§ **The problem**:
In the copy, keep every line below as it is and leave out the pictures.

§ **Listed records**:

※ ※ ※

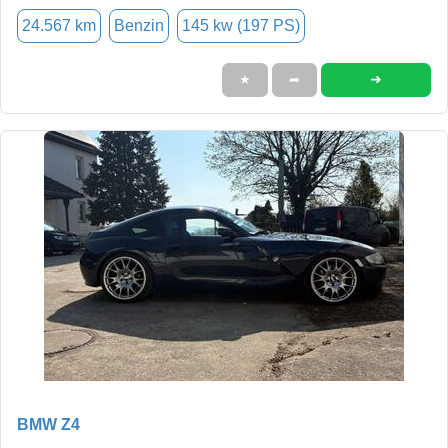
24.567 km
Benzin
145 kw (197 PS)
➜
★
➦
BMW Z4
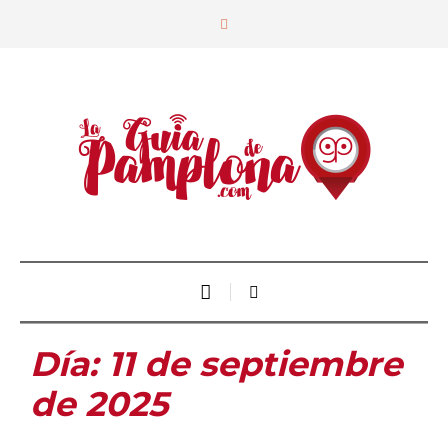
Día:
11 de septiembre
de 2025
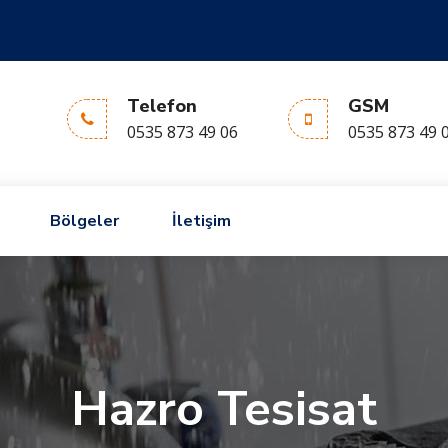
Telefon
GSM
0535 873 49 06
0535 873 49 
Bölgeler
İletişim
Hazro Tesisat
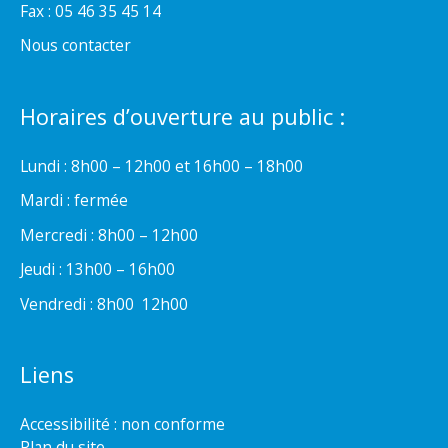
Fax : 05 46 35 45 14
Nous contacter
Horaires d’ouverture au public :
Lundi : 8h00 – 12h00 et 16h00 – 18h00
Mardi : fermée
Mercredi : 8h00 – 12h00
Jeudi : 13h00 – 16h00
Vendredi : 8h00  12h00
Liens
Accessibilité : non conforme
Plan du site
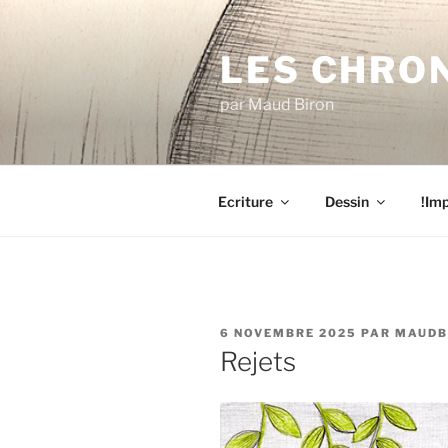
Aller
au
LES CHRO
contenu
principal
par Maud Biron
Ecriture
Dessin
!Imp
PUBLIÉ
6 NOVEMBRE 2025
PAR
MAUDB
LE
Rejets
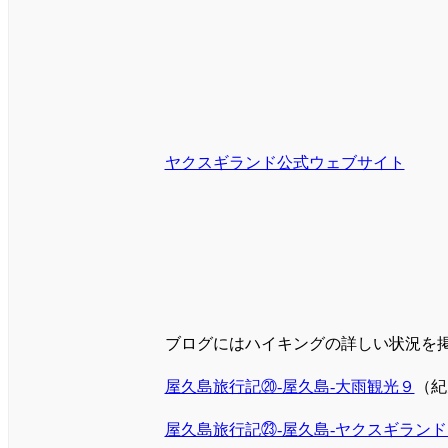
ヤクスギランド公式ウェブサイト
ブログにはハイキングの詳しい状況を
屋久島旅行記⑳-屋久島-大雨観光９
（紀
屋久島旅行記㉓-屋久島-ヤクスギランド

※ ※ ※

§ **Task response**:
24.567 km
Benzin
145 kw (197 PS)
➜
★
➦
BMW Z4
Día:
11 de septiembre
de 2025
Telefon
GSM
0535 873 49 06
0535 873 49 
Bölgeler
İletişim
Hazro Tesisat
Fax : 05 46 35 45 14
Nous contacter
Horaires d’ouverture au public :
Lundi : 8h00 – 12h00 et 16h00 – 18h00
Mardi : fermée
Mercredi : 8h00 – 12h00
Jeudi : 13h00 – 16h00
Vendredi : 8h00  12h00
Liens
Accessibilité : non conforme
Plan du site
Aller
au
LES CHRO
contenu
principal
par Maud Biron
Ecriture
Dessin
!Imp
PUBLIÉ
6 NOVEMBRE 2025
PAR
MAUDB
LE
Rejets
ヤクスギランド公式ウェブサイト
ブログにはハイキングの詳しい状況を
屋久島旅行記⑳-屋久島-大雨観光９
（紀
屋久島旅行記㉓-屋久島-ヤクスギランド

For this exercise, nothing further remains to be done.